Figure 13 shows that the DAT model achieves the highest accuracy of 99.5% in five experiments on the experimental dataset of 600 r/min at Jiangnan University. By analyzing the confusion matrix, it was found that 2% of the IF600 (Inner ring failure) were incorrectly predicted as BF600 (Ball failure), 2% of the Normal600 (Normal) were incorrectly predicted as IF600 (Inner ring failure), and the rest were correctly classified.

Under the same experimental conditions, the proposed DAT fault diagnosis model was compared with Transformer, DenseNet-LSTM, CNN-LSTM, DenseNet, and other models in the comparison experiments. For the experimental data of rolling bearing faults in Jiangnan University, the average accuracy comparison results of the above different models are shown in Figure 14.

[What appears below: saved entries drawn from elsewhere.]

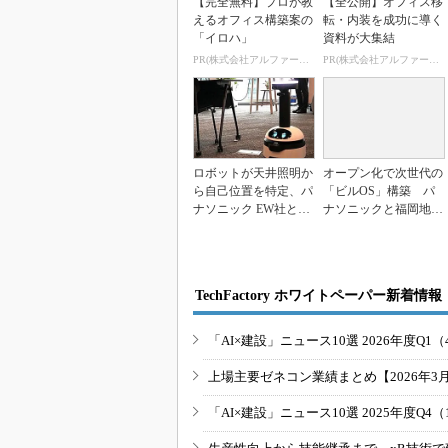
【完全無料】プロが教
【全公開】オフィス移
えるオフィス構築案の
転・内装を成功に導く
「イロハ」
資料が大集結
PR(株式会社アルファーテクノ)
PR(株式会社アルファーテクノ)
ロボットが天井照明か
オープン化で次世代の
ら自己位置を特定、パ
「ビルOS」構築 パ
ナソニック EW社とug
ナソニックと福岡地所
oがオフィス検証...
が実証実験
TechFactory ホワイトペーパー新着情報
「AI×建設」ニュース10選 2026年度Q1（
上場主要ゼネコン業績まとめ【2026年3
「AI×建設」ニュース10選 2025年度Q4（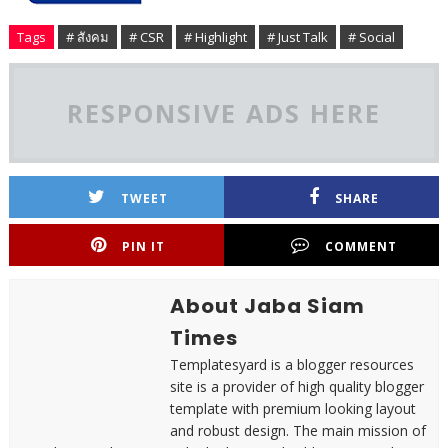
Tags
# สังคม
# CSR
# Highlight
# Just Talk
# Social
RESPONSIVE ADS HERE
TWEET
SHARE
PIN IT
COMMENT
About Jaba Siam
Times
Templatesyard is a blogger resources
site is a provider of high quality blogger
template with premium looking layout
and robust design. The main mission of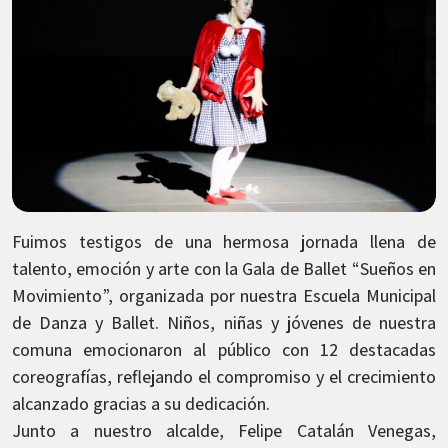
Fuimos testigos de una hermosa jornada llena de
talento, emoción y arte con la Gala de Ballet “Sueños en
Movimiento”, organizada por nuestra Escuela Municipal
de Danza y Ballet. Niños, niñas y jóvenes de nuestra
comuna emocionaron al público con 12 destacadas
coreografías, reflejando el compromiso y el crecimiento
alcanzado gracias a su dedicación.
Junto a nuestro alcalde, Felipe Catalán Venegas,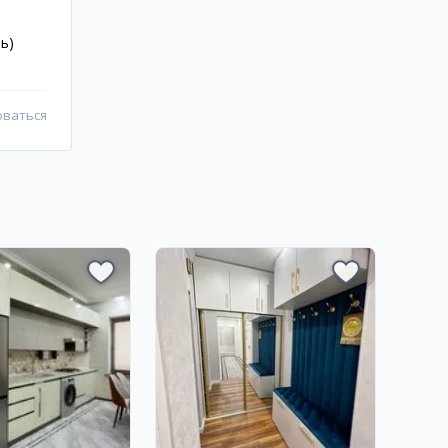
ь)
оваться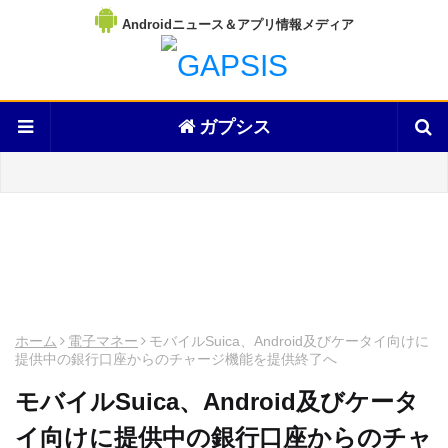
Androidニュース＆アプリ情報メディア
ガプシス
ホーム
電子マネー
モバイルSuica、Android及びケータイ向けに
提供中の銀行口座からのチャージ機能を提供終了へ
モバイルSuica、Android及びケータ
イ向けに提供中の銀行口座からのチャ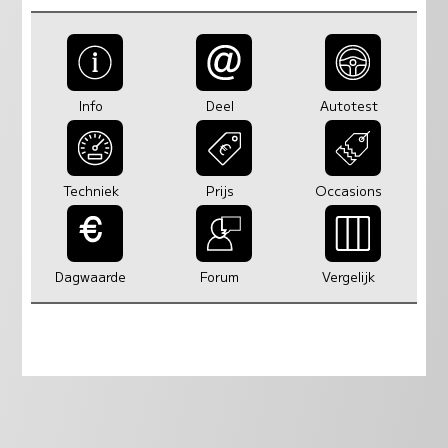
Info
Deel
Autotest
Techniek
Prijs
Occasions
Dagwaarde
Forum
Vergelijk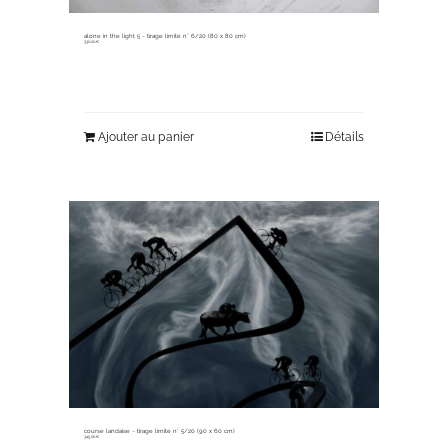
alone in the light 5 ~ tirage limité n° 6/20 (80 x 80 cm)
330,00
€
Ajouter au panier
Détails
course landaise ~ tirage limité n° 5/20 (90 x 60 cm)
345,00
€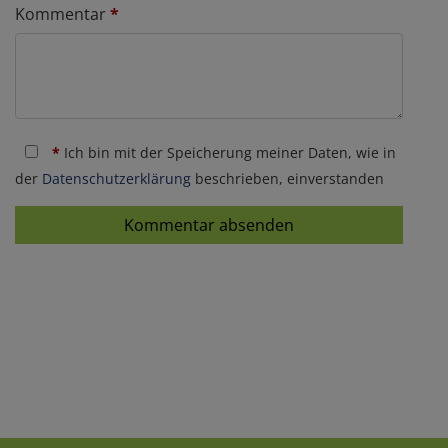
Kommentar
*
*
Ich bin mit der Speicherung meiner Daten, wie in
der
Datenschutzerklärung
beschrieben, einverstanden
Kommentar absenden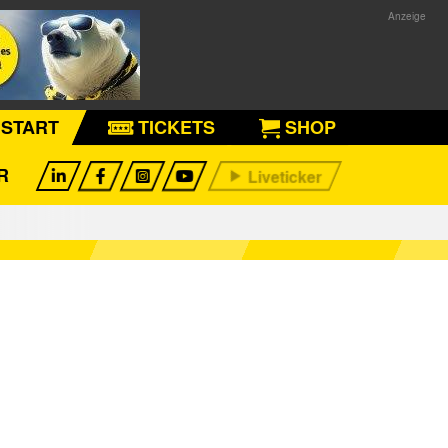
START
TICKETS
SHOP
R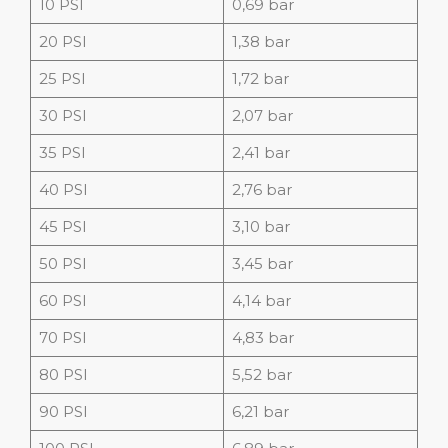
10 PSI
0,69 bar
20 PSI
1,38 bar
25 PSI
1,72 bar
30 PSI
2,07 bar
35 PSI
2,41 bar
40 PSI
2,76 bar
45 PSI
3,10 bar
50 PSI
3,45 bar
60 PSI
4,14 bar
70 PSI
4,83 bar
80 PSI
5,52 bar
90 PSI
6,21 bar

On the basis of DenseNet, the DAT model introduces the Transformer module, in which the Transformer employs the self-attention mechanism, which can better capture key information in the sequence, improve the accuracy and efficiency of feature extraction, and make the DAT model have a better fault diagnosis effect. Table 9 shows that the average accuracy of the DAT model on the experimental data of Jiangnan University’s rolling bearing defects is higher than that of the other four models. DenseNet-LSTM adds the LATM layer to the DenseNet network, whereas the DAT model adds the Transformer module to the DenseNet network where both models have higher diagnostic accuracy, but the DAT model has a slightly higher diagnostic accuracy. In terms of learning features, the DAT model is slightly inferior to the DenseNet-LSTM model, implying that the self-attention mechanism is superior to LSTM, which is suited for temporal signal prediction.

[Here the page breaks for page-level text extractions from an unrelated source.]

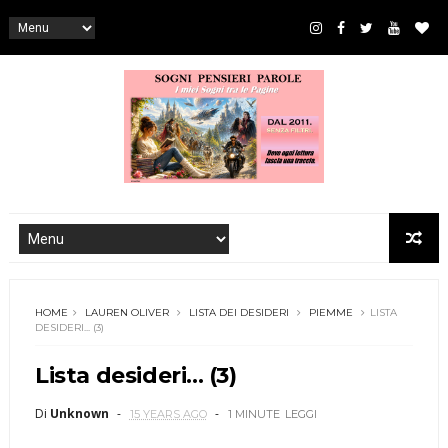
HOME
LAUREN OLIVER
LISTA DEI DESIDERI
PIEMME
LISTA
DESIDERI... (3)
Lista desideri... (3)
Di
Unknown
15 YEARS AGO
1 MINUTE
LEGGI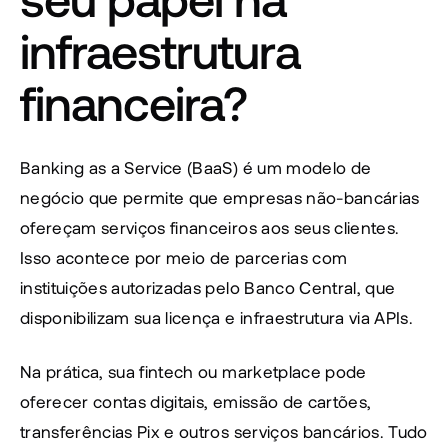
infraestrutura 
financeira?
Banking as a Service (BaaS) é um modelo de 
negócio que permite que empresas não-bancárias 
ofereçam serviços financeiros aos seus clientes. 
Isso acontece por meio de parcerias com 
instituições autorizadas pelo Banco Central, que 
disponibilizam sua licença e infraestrutura via APIs.
Na prática, sua fintech ou marketplace pode 
oferecer contas digitais, emissão de cartões, 
transferências Pix e outros serviços bancários. Tudo 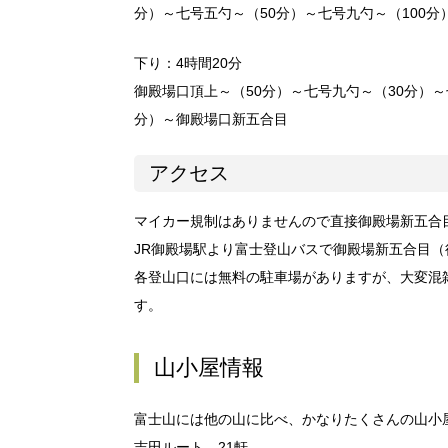
分）～七号五勺～（50分）～七号九勺～（100分
下り：4時間20分
御殿場口頂上～（50分）～七号九勺～（30分）～
分）～御殿場口新五合目
アクセス
マイカー規制はありませんので直接御殿場新五合
JR御殿場駅より富士登山バスで御殿場新五合目（往
各登山口には無料の駐車場がありますが、大変混
す。
山小屋情報
富士山には他の山に比べ、かなりたくさんの山小
吉田ルート 21軒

In summary, it can be seen that the DAT fault diagnosis model has higher fault diagnosis accuracy and better stability than Transformer, DenseNet-LSTM, CNN-LSTM, DenseNet and other models.

4. Fusion Data Testing

The experimental data set S2 was measured using the non-uniform load operation fault simulation test platform. The data of the light load (C2), medium load (C4), and heavy load (C6) under the positions of F1, F2, and F3 were collected, and the experimental data sets were divided as shown in Table 10. Bearing vibration data can be classified into nine types. The experiment was divided into three groups, each of which included 840 samples in the training set, 240 samples in the test set, and 120 samples in the verification set.

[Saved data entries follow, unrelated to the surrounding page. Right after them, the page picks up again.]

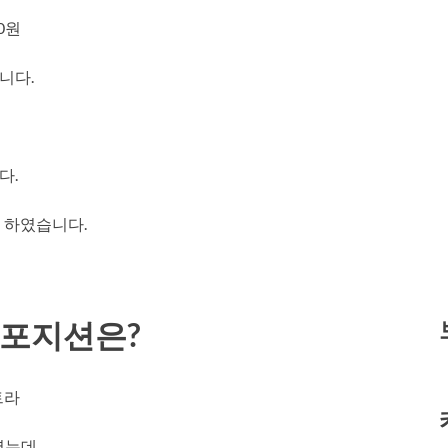
00원
니다.
다.
을 하였습니다.
 포지션은?
트라
는데..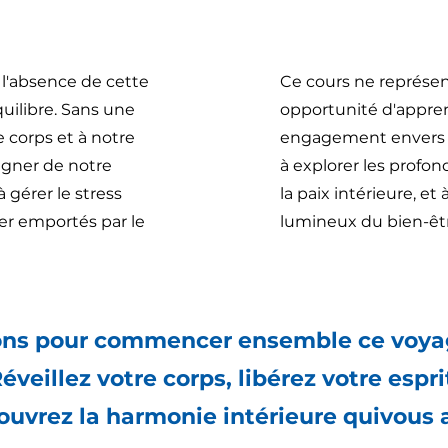
 l'absence de cette
Ce cours ne représe
uilibre. Sans une
opportunité d'appren
e corps et à notre
engagement envers
igner de notre
à explorer les profo
à gérer le
stress
la paix intérieure, e
er emportés par le
lumineux du bien-
êt
ons pour commencer ensemble ce voyag
éveillez votre corps, libérez votre espri
ouvrez la harmonie intérieure quivous 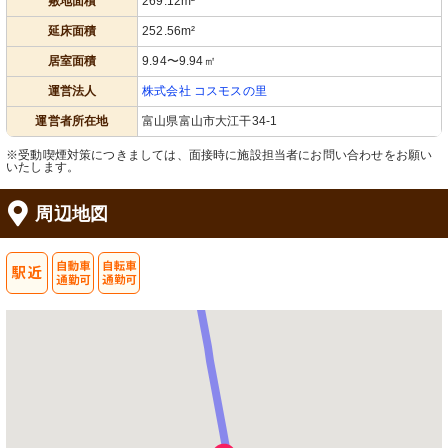
敷地面積
269.12m²
延床面積
252.56m²
居室面積
9.94〜9.94㎡
運営法人
株式会社 コスモスの里
運営者所在地
富山県富山市大江干34-1
※受動喫煙対策につきましては、面接時に施設担当者にお問い合わせをお願い
いたします。
周辺地図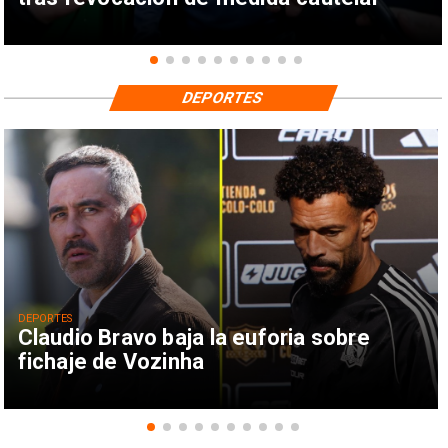
DEPORTES
DEPORTES
Claudio Bravo baja la euforia sobre
fichaje de Vozinha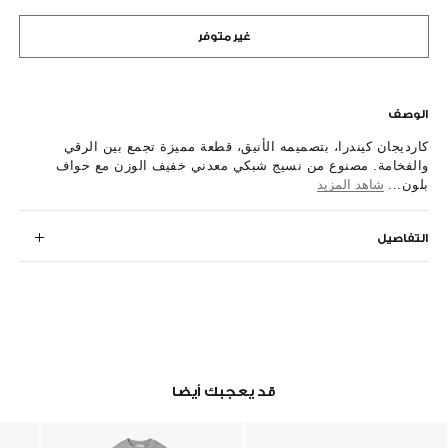
غير متوفر
الوصف
كارديجان كيندرا، بتصميمه الأنيق، قطعة مميزة تجمع بين الرقي
والفخامة. مصنوع من نسيج شبكي معدني خفيف الوزن مع حواف
بلون...
شاهد المزيد
التفاصيل
قد يعجبك أيضا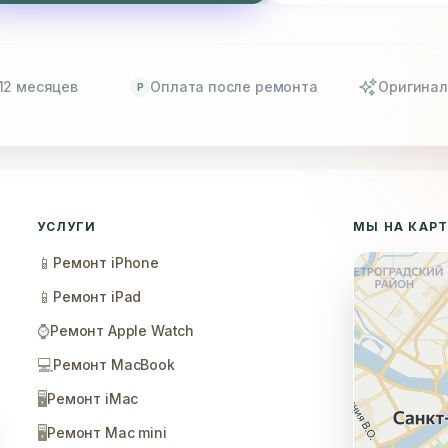
12 месяцев
Оплата после ремонта
Оригинал
P
УСЛУГИ
МЫ НА КАР
📱
Ремонт iPhone
📱
Ремонт iPad
⌚
Ремонт Apple Watch
💻
Ремонт MacBook
🖥️
Ремонт iMac
🖥️
Ремонт Mac mini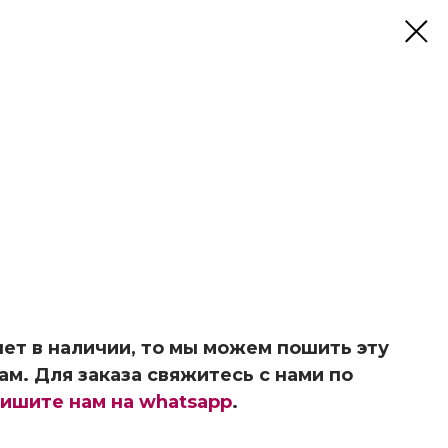
ет в наличии, то мы можем пошить эту
ам. Для заказа свяжитесь с нами по
ишите нам на whatsapp
.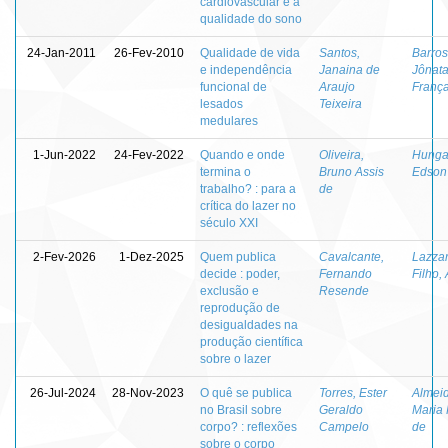
cardiovascular e a
qualidade do sono
24-Jan-2011
26-Fev-2010
Qualidade de vida
Santos,
Barros
e independência
Janaina de
Jônata
funcional de
Araujo
Franç
lesados
Teixeira
medulares
1-Jun-2022
24-Fev-2022
Quando e onde
Oliveira,
Hunga
termina o
Bruno Assis
Edson
trabalho? : para a
de
crítica do lazer no
século XXI
2-Fev-2026
1-Dez-2025
Quem publica
Cavalcante,
Lazzar
decide : poder,
Fernando
Filho, 
exclusão e
Resende
reprodução de
desigualdades na
produção científica
sobre o lazer
26-Jul-2024
28-Nov-2023
O quê se publica
Torres, Ester
Almeid
no Brasil sobre
Geraldo
Maria 
corpo? : reflexões
Campelo
de
sobre o corpo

In the time domain, by converting the signal to the frequency domain, we could decompose this signal into components of different frequencies and analyze the amplitude of each frequency component. In Figure 15, we selected the bearing signal under the C2 operating condition at the F2 position for spectral analysis. The 1024 data points were taken as a sample, and FFT (Fast Fourier Transform) was transformed to obtain the corresponding spectrogram. From the spectrograms, it can be observed that the spectrograms of all four sets of vibration data had the maximum amplitude variation at 3044 Hz. This reflects the major frequency components of the signal in the frequency domain. In isomorphic data fusion, the low-frequency component often represents low-frequency noise or a slow vibration, which is usually as small as possible. By analyzing the spectrogram, it can be seen that the fused signal had a smaller low-frequency component amplitude at 3044 Hz, indicating that the fusion effect of the isomorphic data fusion method proposed in this paper is clearer.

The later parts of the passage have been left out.